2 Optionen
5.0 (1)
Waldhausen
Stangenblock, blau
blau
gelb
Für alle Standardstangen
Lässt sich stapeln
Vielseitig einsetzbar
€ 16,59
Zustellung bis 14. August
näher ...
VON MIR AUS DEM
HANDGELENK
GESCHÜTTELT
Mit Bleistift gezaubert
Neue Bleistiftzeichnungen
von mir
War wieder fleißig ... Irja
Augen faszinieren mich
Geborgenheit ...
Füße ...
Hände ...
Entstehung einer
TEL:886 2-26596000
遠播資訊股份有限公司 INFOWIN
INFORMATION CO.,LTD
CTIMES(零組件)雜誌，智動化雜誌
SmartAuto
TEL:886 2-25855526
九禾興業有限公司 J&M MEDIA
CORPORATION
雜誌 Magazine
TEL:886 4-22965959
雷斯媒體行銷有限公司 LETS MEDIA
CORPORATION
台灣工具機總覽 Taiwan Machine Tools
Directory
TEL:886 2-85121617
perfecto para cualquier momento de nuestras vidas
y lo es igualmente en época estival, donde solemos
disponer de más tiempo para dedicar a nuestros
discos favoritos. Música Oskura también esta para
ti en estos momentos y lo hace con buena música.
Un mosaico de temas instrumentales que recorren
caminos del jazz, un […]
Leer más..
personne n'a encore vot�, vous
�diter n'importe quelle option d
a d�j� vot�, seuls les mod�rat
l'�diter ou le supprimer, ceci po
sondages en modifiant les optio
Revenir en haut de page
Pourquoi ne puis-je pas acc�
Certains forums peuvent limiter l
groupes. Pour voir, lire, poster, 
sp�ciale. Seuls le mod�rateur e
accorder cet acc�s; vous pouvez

**********

### Activity:
Search the records for the string "para", and copy every line that holds it.

### Answer space:
perfecto para cualquier momento de nuestras vidas
disponer de más tiempo para dedicar a nuestros
discos favoritos. Música Oskura también esta para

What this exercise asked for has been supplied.